Come and join us for Professor Michael Goodman's talk on 'British intelligence and the wartime German atomic bomb: A case study in HUMINT'
About this event
Event description:
This lecture will look at the origins of the atomic bomb programmes in Germany, Britain and America. From the outset, British intelligence took a keen interest in what the Germans were doing. Aided by a number of well-placed humint (human intelligence) sources, there was a good awareness of progress. The talk will focus particularly on the first half of the war and the efforts in Norway to hinder the German programme by attacking the heavy water plant in Vemork.
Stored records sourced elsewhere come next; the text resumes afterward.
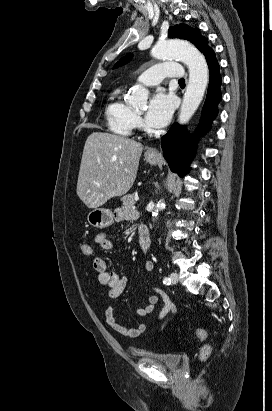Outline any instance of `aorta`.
I'll list each match as a JSON object with an SVG mask.
<instances>
[{
	"mask_svg": "<svg viewBox=\"0 0 272 411\" xmlns=\"http://www.w3.org/2000/svg\"><path fill=\"white\" fill-rule=\"evenodd\" d=\"M152 56L157 59L178 58L189 68V82L183 97L178 122L186 124L199 107L209 80L208 65L204 56L191 44L180 40L159 41L152 49ZM148 91L136 85L128 93L129 102L136 107L146 105ZM164 203L159 201L153 216L157 217Z\"/></svg>",
	"mask_w": 272,
	"mask_h": 411,
	"instance_id": "aorta-1",
	"label": "aorta"
}]
</instances>
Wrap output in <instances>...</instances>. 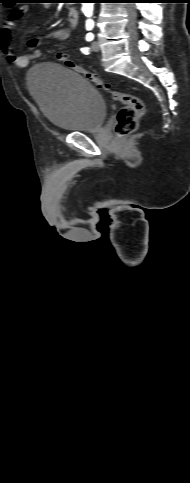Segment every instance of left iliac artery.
<instances>
[{
    "label": "left iliac artery",
    "mask_w": 190,
    "mask_h": 483,
    "mask_svg": "<svg viewBox=\"0 0 190 483\" xmlns=\"http://www.w3.org/2000/svg\"><path fill=\"white\" fill-rule=\"evenodd\" d=\"M94 39V35L92 33H88L86 35V40L87 41H92ZM82 53L84 54H89L90 49L88 47L81 48Z\"/></svg>",
    "instance_id": "44dca946"
}]
</instances>
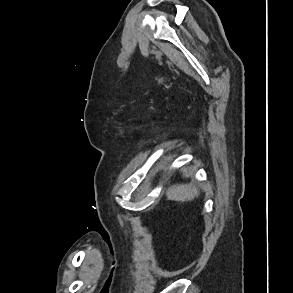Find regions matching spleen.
I'll return each mask as SVG.
<instances>
[{"label": "spleen", "instance_id": "1", "mask_svg": "<svg viewBox=\"0 0 293 293\" xmlns=\"http://www.w3.org/2000/svg\"><path fill=\"white\" fill-rule=\"evenodd\" d=\"M198 195V189L192 184L173 185L166 192L167 199L175 201L193 200Z\"/></svg>", "mask_w": 293, "mask_h": 293}]
</instances>
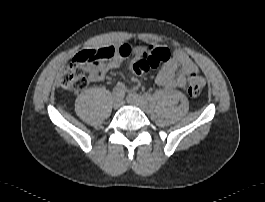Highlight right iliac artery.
I'll return each instance as SVG.
<instances>
[{
	"instance_id": "1",
	"label": "right iliac artery",
	"mask_w": 265,
	"mask_h": 202,
	"mask_svg": "<svg viewBox=\"0 0 265 202\" xmlns=\"http://www.w3.org/2000/svg\"><path fill=\"white\" fill-rule=\"evenodd\" d=\"M124 91L122 89H117L115 88L113 91H112V96L113 98H116V97H121L123 98L124 97Z\"/></svg>"
}]
</instances>
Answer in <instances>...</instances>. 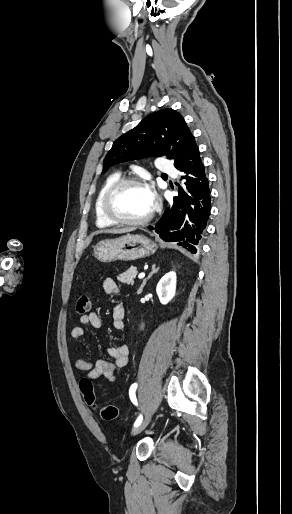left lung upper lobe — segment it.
I'll return each instance as SVG.
<instances>
[{
    "instance_id": "left-lung-upper-lobe-1",
    "label": "left lung upper lobe",
    "mask_w": 292,
    "mask_h": 514,
    "mask_svg": "<svg viewBox=\"0 0 292 514\" xmlns=\"http://www.w3.org/2000/svg\"><path fill=\"white\" fill-rule=\"evenodd\" d=\"M184 118L173 109H163L147 116L135 128L119 137L105 156L103 171L112 165L150 156L166 155L178 167L194 141Z\"/></svg>"
}]
</instances>
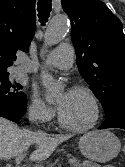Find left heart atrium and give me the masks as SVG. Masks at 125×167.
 Segmentation results:
<instances>
[{
	"instance_id": "left-heart-atrium-1",
	"label": "left heart atrium",
	"mask_w": 125,
	"mask_h": 167,
	"mask_svg": "<svg viewBox=\"0 0 125 167\" xmlns=\"http://www.w3.org/2000/svg\"><path fill=\"white\" fill-rule=\"evenodd\" d=\"M68 94H69V92H66V93L63 94L61 101L58 103V108H59V110L62 108V106H63V104H64V101H65L66 98L68 97Z\"/></svg>"
}]
</instances>
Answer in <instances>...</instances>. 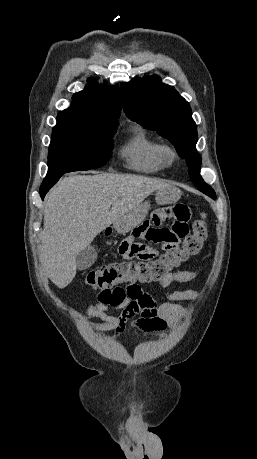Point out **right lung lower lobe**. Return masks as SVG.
Here are the masks:
<instances>
[{"label": "right lung lower lobe", "mask_w": 257, "mask_h": 459, "mask_svg": "<svg viewBox=\"0 0 257 459\" xmlns=\"http://www.w3.org/2000/svg\"><path fill=\"white\" fill-rule=\"evenodd\" d=\"M63 174H59V175H56V176H47L41 187H40V196L42 199H44V196L46 195V193L49 191V189L59 180V178L62 176Z\"/></svg>", "instance_id": "98d812e1"}]
</instances>
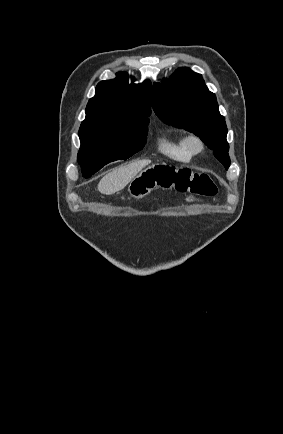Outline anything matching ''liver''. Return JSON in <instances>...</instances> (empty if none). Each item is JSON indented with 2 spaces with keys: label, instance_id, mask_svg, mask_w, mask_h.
Here are the masks:
<instances>
[{
  "label": "liver",
  "instance_id": "liver-1",
  "mask_svg": "<svg viewBox=\"0 0 283 434\" xmlns=\"http://www.w3.org/2000/svg\"><path fill=\"white\" fill-rule=\"evenodd\" d=\"M151 160L144 159L121 166L106 174L98 184V190L102 194L111 195L124 189Z\"/></svg>",
  "mask_w": 283,
  "mask_h": 434
}]
</instances>
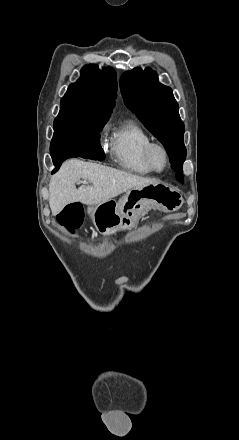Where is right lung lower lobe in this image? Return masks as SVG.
Listing matches in <instances>:
<instances>
[{"label": "right lung lower lobe", "mask_w": 239, "mask_h": 440, "mask_svg": "<svg viewBox=\"0 0 239 440\" xmlns=\"http://www.w3.org/2000/svg\"><path fill=\"white\" fill-rule=\"evenodd\" d=\"M52 160L56 168L53 172L57 171L64 160L71 157H83L89 158L92 160H103L105 158V154L99 145L95 144H86L76 148H70L66 151L52 154Z\"/></svg>", "instance_id": "1"}]
</instances>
The lecture will end with a number of outstanding questions, as well as highlight some of the generic challenges of scientific intelligence that this case-study highlights’.
Speaker's bio:
Professor Michael S. Goodman is Professor of ‘Intelligence and International Affairs’ and the Director of the King’s Centre for the Study of Intelligence. He is a former Head of the Department of War Studies, King's College London. He is currently Visiting Professor at the Norwegian Intelligence School and at Sciences Po in Paris. He has published widely in the field of intelligence history, including The Official History of the Joint Intelligence Committee, Volume I: From the Approach of the Second World War to the Suez Crisis (Routledge, 2015), which was chosen as one of The Spectator’s books of the year. He is series editor for ‘Intelligence, Surveillance and Secret Warfare’ for Edinburgh University Press; and is a member of the editorial boards for five journals. He has spent many years on secondment to the Cabinet Office, where he has been the Official Historian of the Joint Intelligence Committee: Volume II will be published in 2024. He is a current British army reservist.